The special ceremony was attended by more than 250 people (and several dozen robots). Motlow State Community College Automation and Robotics Training Center’s grand opening provided a chance to thank the many different organizations that made this new operation possible.

The event also showed the excitement and passion of those involved – an excitement that will be shared by students who have to opportunity to train for tomorrow’s careers.

The new ARTC is adjacent to the Motlow State and Tennessee College of Applied Technology (TCAT) locations in McMinnville.

Speaking at the event, Dr. Michael Torrence, president of Motlow State, said that goals for the training center included student success and workforce development.

Dr. Michael Torrence, president of Motlow State, cuts the ribbon to open the new robotics center.

Motlow’s goal is to position itself to meet the needs of tomorrow’s workforce, and to benefit Tennessee residents and industry.

Other goals include extending high school robotics programs into higher education, attracting new industry to the area and drawing training funds from outside the area.

One speaker at the event said that there are 7,000 robots within 75 miles of McMinnville’s new robotics center. And there is not a similar training center like this one within 500 miles.

Three heavyweights in industrial robotics are part of the training center. ABB, Fanuc and Yaskawa-Motoman all had training robots on display for the opening event, and representatives from each of these companies spoke at the opening.

This is reportedly the only training center that has all three major robotic manufacturers.

ABB, Fanuc and Motoman will offer courses on programming, electrical service, operations and programming, and material handling. Courses will be conducted by instructors certified by each robotic manufacturer, and will include classroom instruction and hands-on training.

A.A.S. degrees in Mechatronics with a concentration in robotics will include robotic safety and operation, robotic design and maintenance, end effectors and tooling, welding with robots, and other applications.

Robotics companies will offer courses on programming, electrical service, operations and programming, and material handling.

The ARTC building itself has five classrooms, six high-bay robotics labs, along with offices, conference room and foyer area for events.

In an interview after the opening event, Larry Flatt, executive director of the Automation and Robotics Training Center, said that they will be teaching basic programming, vision systems and troubleshooting.

Flatt said that training at ARTC can be part of instruction for college credit, or training for industry and job seekers.

In the academic area, first-year Motlow College students will take classes in the Mechatronics program. In the second year, they can concentrate on robotics, including basic programming, safety, end effector use, and take a class in welding in conjunction with TCAT. Later, they will come back to Motlow and learn robotic welding.
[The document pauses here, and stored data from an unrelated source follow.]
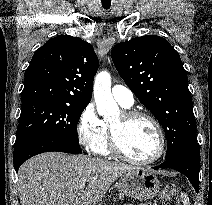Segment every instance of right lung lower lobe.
<instances>
[{
    "mask_svg": "<svg viewBox=\"0 0 212 205\" xmlns=\"http://www.w3.org/2000/svg\"><path fill=\"white\" fill-rule=\"evenodd\" d=\"M51 151L77 154L82 150L79 145L58 138L40 137L30 139L14 146L13 162L16 172L27 159L37 154Z\"/></svg>",
    "mask_w": 212,
    "mask_h": 205,
    "instance_id": "98d812e1",
    "label": "right lung lower lobe"
}]
</instances>
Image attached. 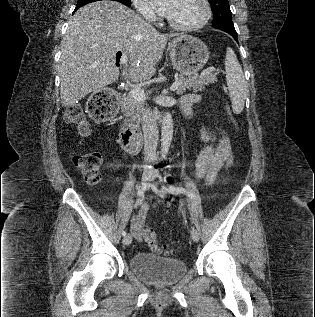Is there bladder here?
<instances>
[{
	"label": "bladder",
	"instance_id": "obj_1",
	"mask_svg": "<svg viewBox=\"0 0 315 317\" xmlns=\"http://www.w3.org/2000/svg\"><path fill=\"white\" fill-rule=\"evenodd\" d=\"M130 269L143 281L155 286H166L180 280L187 271L184 261L139 252L129 258Z\"/></svg>",
	"mask_w": 315,
	"mask_h": 317
}]
</instances>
In addition, the ARTC will offer industry training. More than 80 percent of training will be for people already working in industry. Flatt is working with Yorozu to set up a training cell in their nearby factory, where welding training will be provided in the fall.
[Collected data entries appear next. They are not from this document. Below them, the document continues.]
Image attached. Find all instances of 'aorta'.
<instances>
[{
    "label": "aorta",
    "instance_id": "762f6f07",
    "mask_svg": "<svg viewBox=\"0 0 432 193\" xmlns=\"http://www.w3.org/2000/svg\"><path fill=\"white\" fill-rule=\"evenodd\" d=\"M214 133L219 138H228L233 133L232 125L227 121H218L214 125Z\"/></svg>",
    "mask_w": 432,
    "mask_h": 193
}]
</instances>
It’s important to note that Motlow College, TCAT and Warren County High School have all worked together. On the academic side, this includes a consortium of TCAT and BRAC -- Warren County’s Business Roundtable Action Committee, chaired by former Accu-Router president Todd Herzog, who is a great supporter of technical education in the area. County government donated the land this training center is located on.

In partnership with Warren County High School, students can take Mechatronics courses and start at Motlow College as sophomores. WCHS also has a Motoman robot. They learn Mechatronics, robotics, and can receive industry certifications. Instructors and portable STEM carts with small robots travel around to each of five middle schools in the area.
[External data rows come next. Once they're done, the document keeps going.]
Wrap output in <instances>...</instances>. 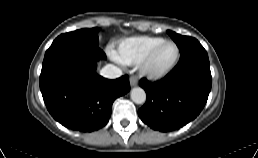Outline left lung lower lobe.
Returning <instances> with one entry per match:
<instances>
[{
    "label": "left lung lower lobe",
    "instance_id": "left-lung-lower-lobe-1",
    "mask_svg": "<svg viewBox=\"0 0 258 158\" xmlns=\"http://www.w3.org/2000/svg\"><path fill=\"white\" fill-rule=\"evenodd\" d=\"M147 93L146 103L138 110L141 120L162 132L183 127L201 112L211 90L208 55L196 42L181 53L177 66L157 83L141 79Z\"/></svg>",
    "mask_w": 258,
    "mask_h": 158
}]
</instances>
Motlow’s Mechatronics A.A.S. graduates can earn good salaries after several years of work experience as industries expand use of robotics and automation systems. Courses include hands-on systematic training in automation and improving individual technical skills.

Also, students who finish the mechatronics program can go to Tennessee State and participate in a bachelor’s level program, leading to a full four-year degree in industrial technology.

Regional employers who hire these graduates include Bridgestone, Nissan, Yorozu Corp. of Tennessee, Volkswagen, Yaskawa Motoman, Universal Logic, Kasai North America, Sonoco and Jtekt North America Corp.

ARTC is working to raise money for additional automation capabilities. Flatt said the vision is another building, not only for robotics, but also to teach networking and cybersecurity. Also, a new partnership with Irby, distributors for Allen Bradley controls, has just been announced.

Those interested in robotics courses can receive short-term industry certifications, customized training, or a two-year Mechatronics degree with a concentration in robotics.